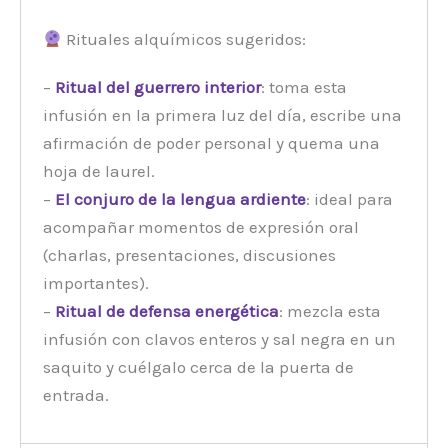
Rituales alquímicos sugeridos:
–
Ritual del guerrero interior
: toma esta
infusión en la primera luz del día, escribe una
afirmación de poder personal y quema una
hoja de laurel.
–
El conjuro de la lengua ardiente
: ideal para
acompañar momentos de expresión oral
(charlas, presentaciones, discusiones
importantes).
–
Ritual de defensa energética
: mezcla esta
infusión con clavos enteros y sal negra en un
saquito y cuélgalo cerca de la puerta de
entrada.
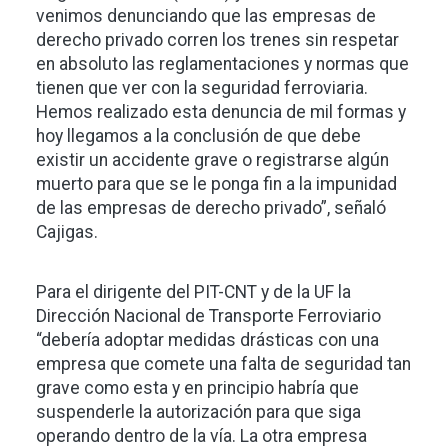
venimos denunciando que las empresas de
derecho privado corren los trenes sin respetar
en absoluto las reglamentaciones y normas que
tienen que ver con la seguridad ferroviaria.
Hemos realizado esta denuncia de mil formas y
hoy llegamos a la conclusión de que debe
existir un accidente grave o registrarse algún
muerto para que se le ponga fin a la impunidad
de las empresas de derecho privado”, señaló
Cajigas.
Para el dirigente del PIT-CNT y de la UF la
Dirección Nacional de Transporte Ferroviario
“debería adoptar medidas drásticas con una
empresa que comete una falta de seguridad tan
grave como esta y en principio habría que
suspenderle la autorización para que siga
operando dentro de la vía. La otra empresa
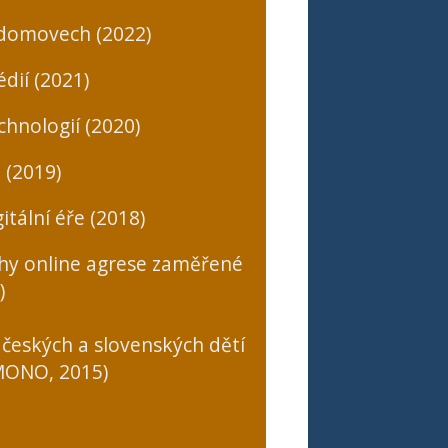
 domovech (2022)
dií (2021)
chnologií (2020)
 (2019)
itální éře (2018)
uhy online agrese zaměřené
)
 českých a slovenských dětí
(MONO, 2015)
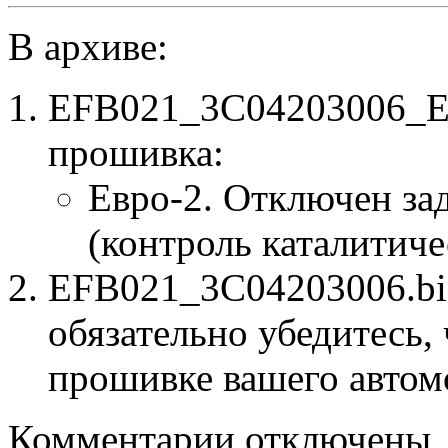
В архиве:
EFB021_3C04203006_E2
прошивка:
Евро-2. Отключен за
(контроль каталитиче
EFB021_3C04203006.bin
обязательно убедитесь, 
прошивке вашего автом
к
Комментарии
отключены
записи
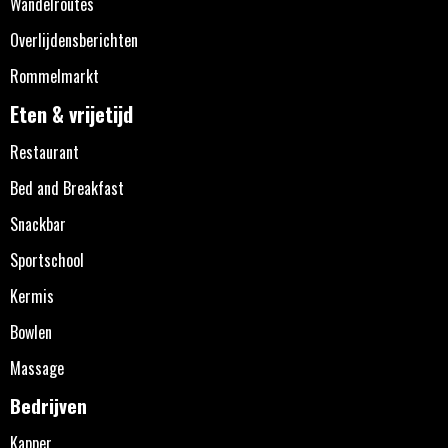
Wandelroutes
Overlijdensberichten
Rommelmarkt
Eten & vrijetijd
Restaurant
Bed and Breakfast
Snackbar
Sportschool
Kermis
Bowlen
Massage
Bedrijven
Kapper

____________________

Reproduce word for word the lines from the one containing "(контроль каталитиче" through the end of the data, both ends kept. Drop the pictures.

(контроль каталитиче
EFB021_3C04203006.bin
обязательно убедитесь, 
прошивке вашего автом
к
Комментарии
отключены
записи
Wandelroutes
Overlijdensberichten
Rommelmarkt
Eten & vrijetijd
Restaurant
Bed and Breakfast
Snackbar
Sportschool
Kermis
Bowlen
Massage
Bedrijven
Kapper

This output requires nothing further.